- **THE DATA**
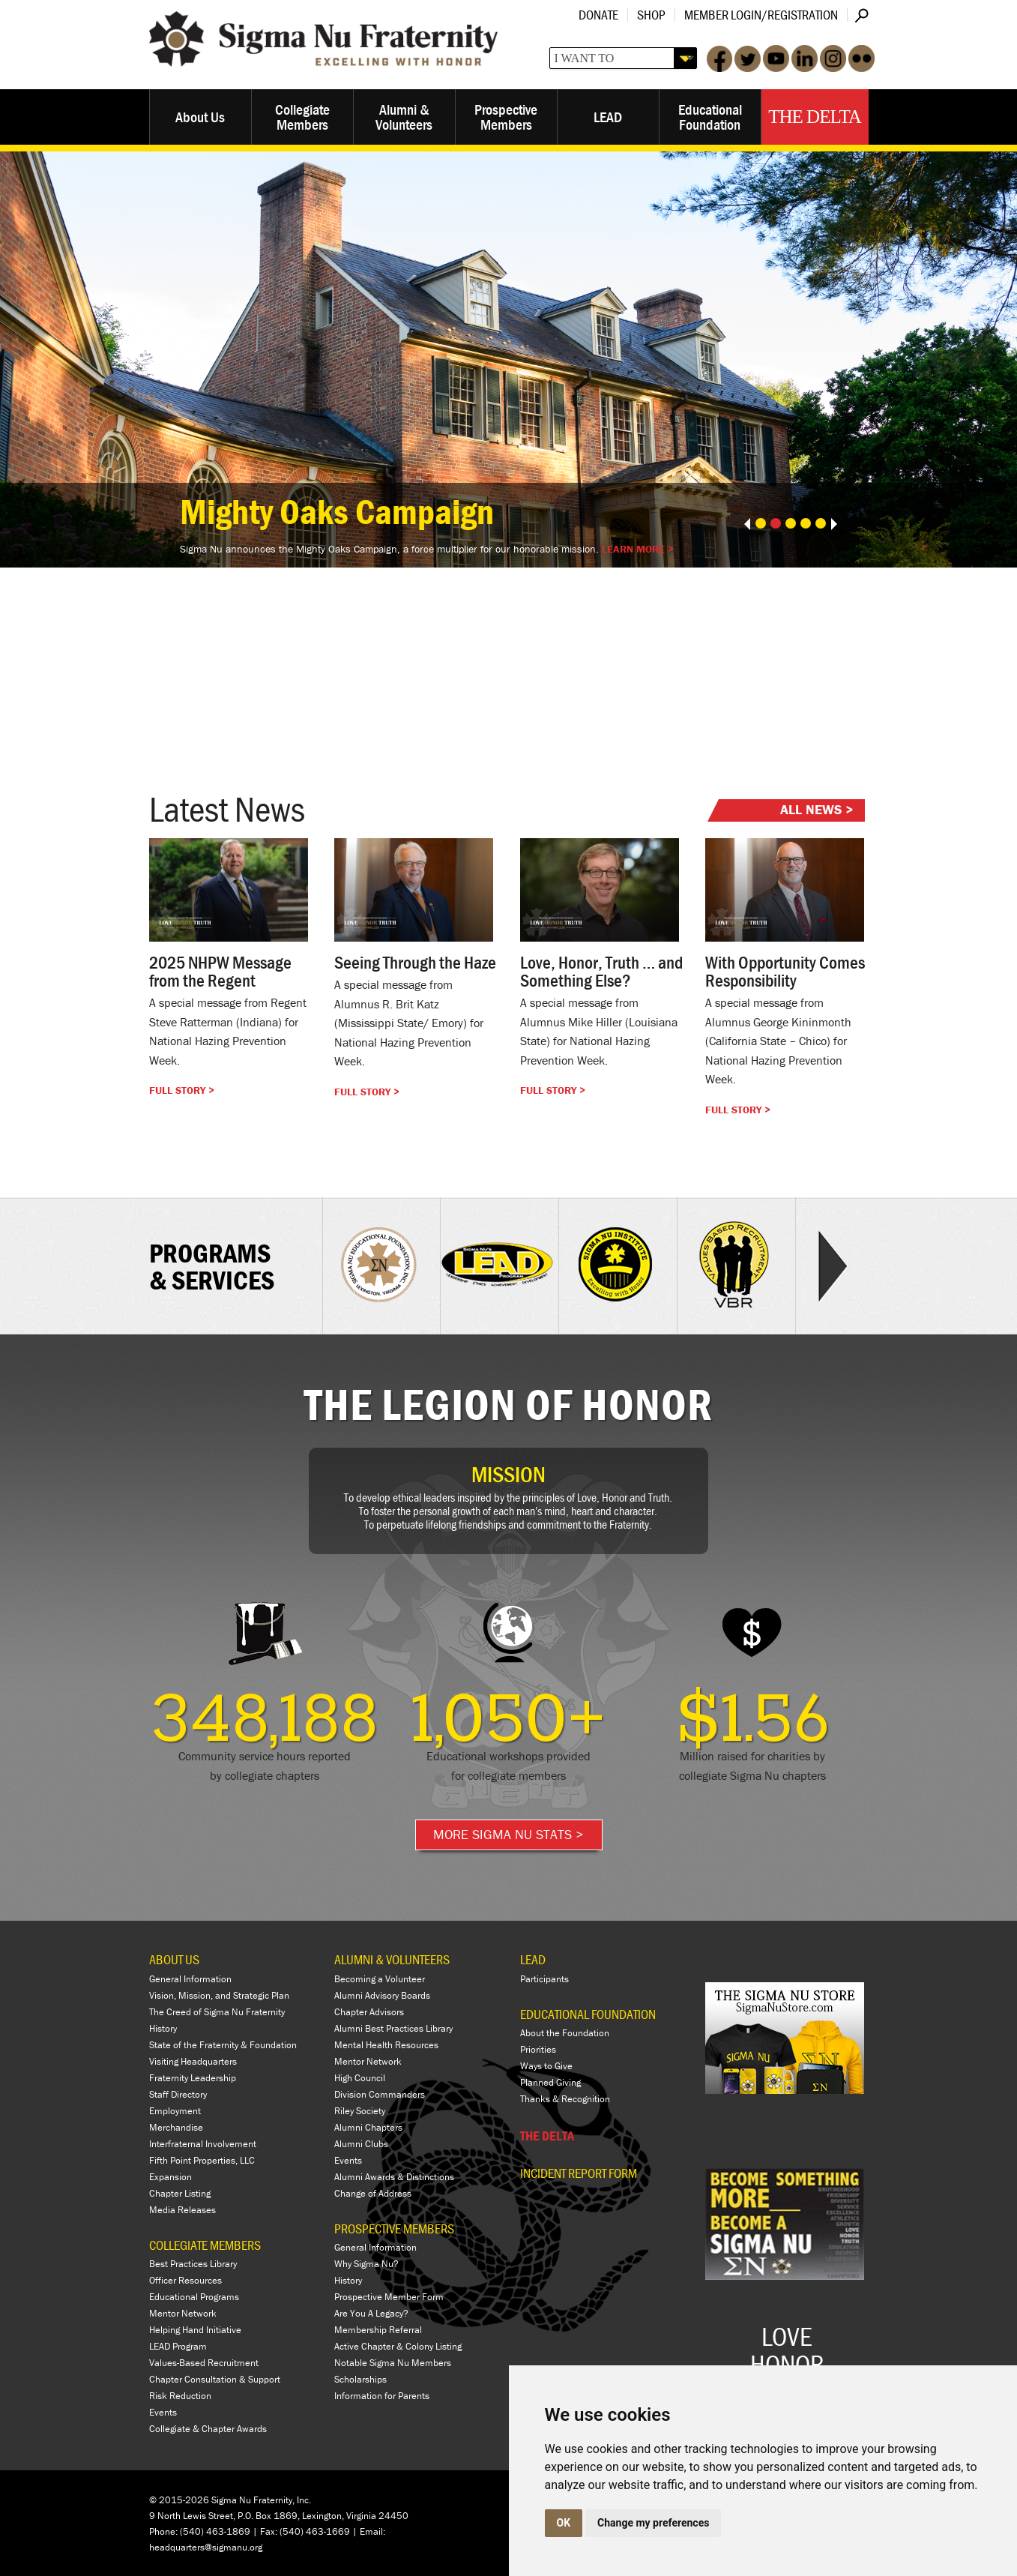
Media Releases (182, 2209)
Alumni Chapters (368, 2127)
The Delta (814, 116)
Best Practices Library (193, 2263)
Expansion (170, 2176)
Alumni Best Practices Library (393, 2028)
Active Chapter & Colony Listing (398, 2346)
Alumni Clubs (361, 2143)
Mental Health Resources (386, 2044)
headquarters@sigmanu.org (205, 2547)
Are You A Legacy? (371, 2313)
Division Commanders (379, 2094)
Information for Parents (381, 2395)
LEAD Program (178, 2346)
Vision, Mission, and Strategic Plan (219, 1995)
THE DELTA (547, 2135)
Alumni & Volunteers (403, 116)
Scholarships (360, 2379)
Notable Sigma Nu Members (392, 2362)
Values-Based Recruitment (204, 2362)
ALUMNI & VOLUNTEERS (392, 1959)
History (163, 2028)
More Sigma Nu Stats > (508, 1834)
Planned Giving (550, 2082)
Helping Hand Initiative (195, 2329)
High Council (359, 2077)
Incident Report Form (578, 2173)
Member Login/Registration (761, 14)
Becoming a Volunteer (379, 1978)
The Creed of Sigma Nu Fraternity (217, 2011)
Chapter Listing (180, 2193)
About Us (200, 116)
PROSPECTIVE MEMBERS (394, 2228)
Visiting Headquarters (193, 2061)
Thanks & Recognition (565, 2098)
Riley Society (359, 2110)
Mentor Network (183, 2313)
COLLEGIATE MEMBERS (205, 2245)
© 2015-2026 (179, 2500)
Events (163, 2412)
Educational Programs (194, 2296)
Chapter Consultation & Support (214, 2379)
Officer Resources (185, 2280)
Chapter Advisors (369, 2011)
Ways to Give (546, 2065)
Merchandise (176, 2127)
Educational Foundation (710, 116)
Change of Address (372, 2193)
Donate (598, 14)
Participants (544, 1978)
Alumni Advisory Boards (382, 1995)
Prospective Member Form (389, 2296)
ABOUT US (174, 1959)
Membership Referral (378, 2329)
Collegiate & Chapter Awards (208, 2428)
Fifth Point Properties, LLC (202, 2160)
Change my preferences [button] (653, 2523)
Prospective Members (505, 116)
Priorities (538, 2049)
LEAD (608, 116)
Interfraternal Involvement (202, 2143)
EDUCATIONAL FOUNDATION (588, 2014)
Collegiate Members (302, 116)
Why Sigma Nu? (366, 2263)
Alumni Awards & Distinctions (394, 2176)
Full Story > (181, 1090)
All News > (817, 809)
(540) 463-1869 (215, 2531)
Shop (651, 14)
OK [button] (564, 2523)
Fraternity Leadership (192, 2077)
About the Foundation (564, 2032)
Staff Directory (178, 2094)
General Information (190, 1978)
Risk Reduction (180, 2395)
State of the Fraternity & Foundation (223, 2044)
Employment (175, 2110)
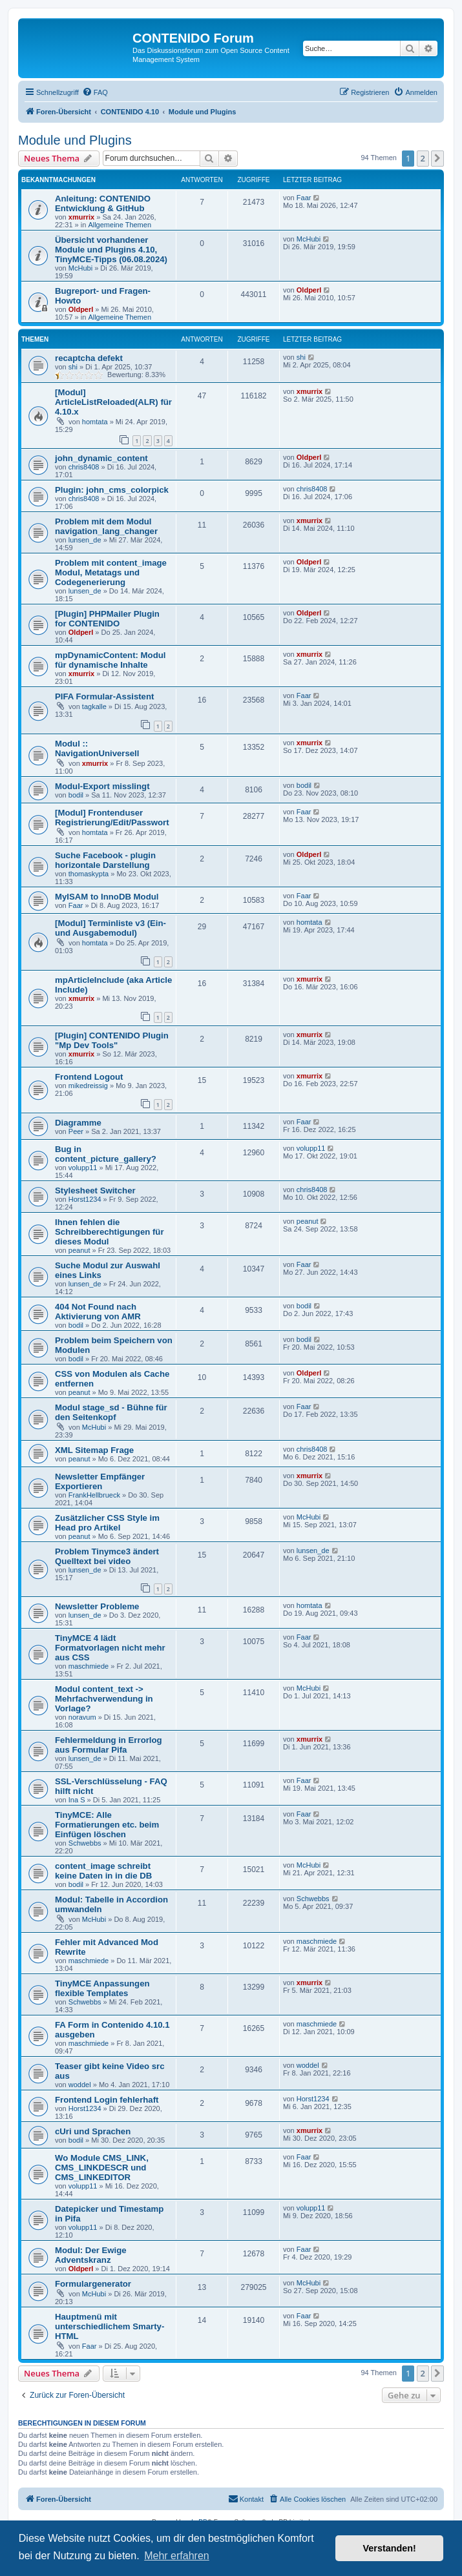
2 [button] (423, 158)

- **PROBLEM**
Go through the material and report each line that holds the string "Fraternity".

- **SOLUTION TO THIS PROBLEM**
The Creed of Sigma Nu Fraternity (217, 2011)
Fraternity Leadership (192, 2077)
State of the Fraternity & Foundation (223, 2044)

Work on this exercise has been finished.